YOUR TASK: Please transcribe the data below in full. Omit any picture you find in it.

⟨

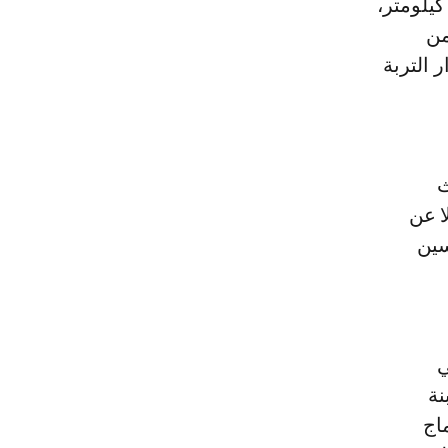
على الصعيد التقني، يشمل المشروع تأهيل مجرى الوادي على طول 2.4 كيلومتر،
من
 التربة
إحداث
ا عن
سين
ي
نة
اج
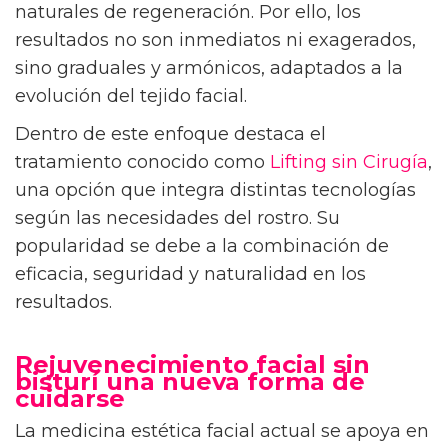
naturales de regeneración. Por ello, los
resultados no son inmediatos ni exagerados,
sino graduales y armónicos, adaptados a la
evolución del tejido facial.
Dentro de este enfoque destaca el
tratamiento conocido como
Lifting sin Cirugía
,
una opción que integra distintas tecnologías
según las necesidades del rostro. Su
popularidad se debe a la combinación de
eficacia, seguridad y naturalidad en los
resultados.
Rejuvenecimiento facial sin
bisturí una nueva forma de
cuidarse
La medicina estética facial actual se apoya en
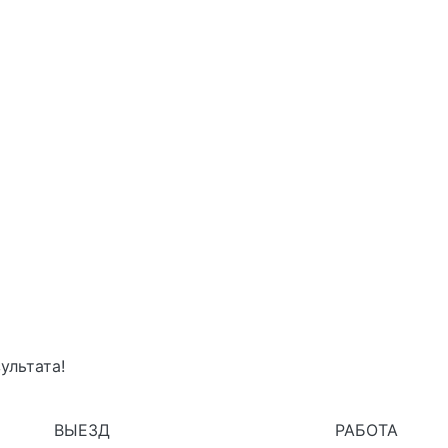
ультата!
2
3
ВЫЕЗД
РАБОТА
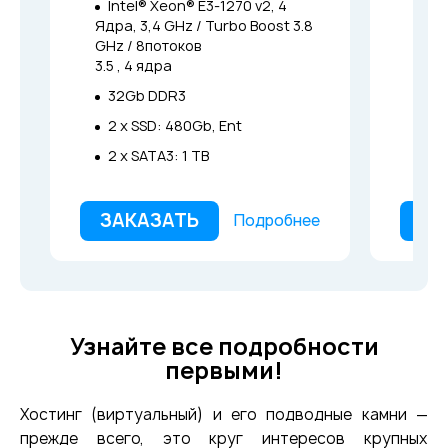
Intel® Xeon® E3-1270 v2, 4
Int
Ядра, 3,4 GHz / Turbo Boost 3.8
Ядра
GHz / 8потоков
GHz 
3.5 , 4 ядра
3.8 ,
32Gb DDR3
64
2 x SSD: 480Gb, Ent
4 x
2 x SATA3: 1 TB
ЗАКАЗАТЬ
ЗА
Подробнее
Узнайте все подробности
первыми!
Хостинг (виртуальный) и его подводные камни —
прежде всего, это круг интересов крупных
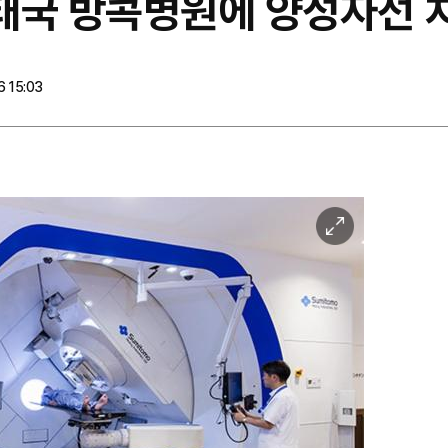
, 태국 방콕병원에 양성자선
 15:03
이
미
지
확
대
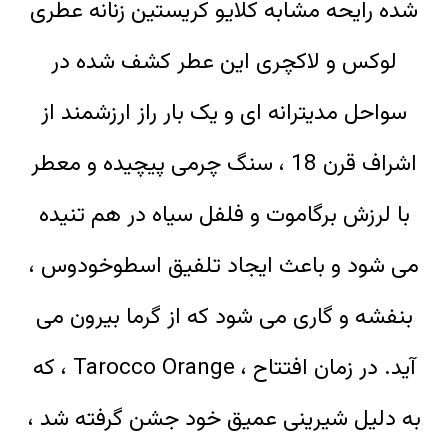
شده رایحه مشابه کلایو کریستین زنانه عطری
لوکس و لاکچری این عطر کشف شده در
سواحل مدیترانه ای و یک بار راز ارزشمند از
اشراف قرن 18 ، سنگ چرمی پیچیده و معطر
با لرزش برگاموت و فلفل سیاه در هم تنیده
می شود و باعث ایجاد تلفیق اسطوخودوس ،
بنفشه و گاری می شود که از گرما بیرون می
آید. در زمان افتتاح ، Tarocco Orange ، که
به دلیل شیرینی عمیق خود جشن گرفته شد ،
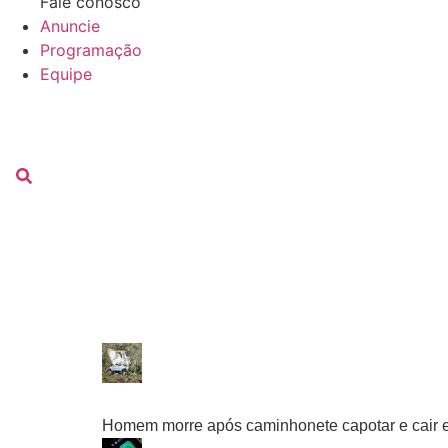
Fale conosco
Anuncie
Programação
Equipe
ouça
domingo, 9 agosto, 2026 | 06:59
Homem morre após caminhonete capotar e cair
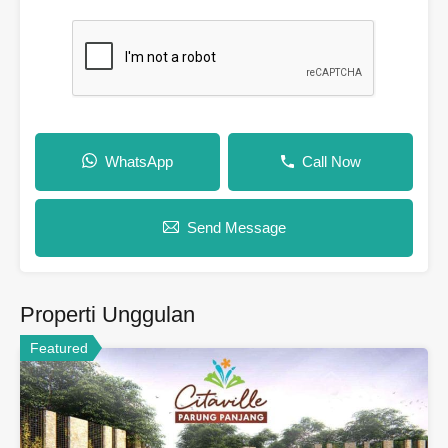
WhatsApp
Call Now
Send Message
Properti Unggulan
Featured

⟩

TASK ANSWER:
على الصعيد التقني، يشمل المشروع تأهيل مجرى الوادي على طول 2.4 كيلومتر،
من
 التربة
إحداث
ا عن
سين
ي
نة
اج
naturales de regeneración. Por ello, los
resultados no son inmediatos ni exagerados,
sino graduales y armónicos, adaptados a la
evolución del tejido facial.
Dentro de este enfoque destaca el
tratamiento conocido como
Lifting sin Cirugía
,
una opción que integra distintas tecnologías
según las necesidades del rostro. Su
popularidad se debe a la combinación de
eficacia, seguridad y naturalidad en los
resultados.
Rejuvenecimiento facial sin
bisturí una nueva forma de
cuidarse
La medicina estética facial actual se apoya en
ультата!
2
3
ВЫЕЗД
РАБОТА
Intel® Xeon® E3-1270 v2, 4
Int
Ядра, 3,4 GHz / Turbo Boost 3.8
Ядра
GHz / 8потоков
GHz 
3.5 , 4 ядра
3.8 ,
32Gb DDR3
64
2 x SSD: 480Gb, Ent
4 x
2 x SATA3: 1 TB
ЗАКАЗАТЬ
ЗА
Подробнее
Узнайте все подробности
первыми!
Хостинг (виртуальный) и его подводные камни —
прежде всего, это круг интересов крупных
, 태국 방콕병원에 양성자선
 15:03
이
미
지
확
대
شده رایحه مشابه کلایو کریستین زنانه عطری
لوکس و لاکچری این عطر کشف شده در
سواحل مدیترانه ای و یک بار راز ارزشمند از
اشراف قرن 18 ، سنگ چرمی پیچیده و معطر
با لرزش برگاموت و فلفل سیاه در هم تنیده
می شود و باعث ایجاد تلفیق اسطوخودوس ،
بنفشه و گاری می شود که از گرما بیرون می
آید. در زمان افتتاح ، Tarocco Orange ، که
به دلیل شیرینی عمیق خود جشن گرفته شد ،
Fale conosco
Anuncie
Programação
Equipe
ouça
domingo, 9 agosto, 2026 | 06:59
Homem morre após caminhonete capotar e cair
WhatsApp
Call Now
Send Message
Properti Unggulan
Featured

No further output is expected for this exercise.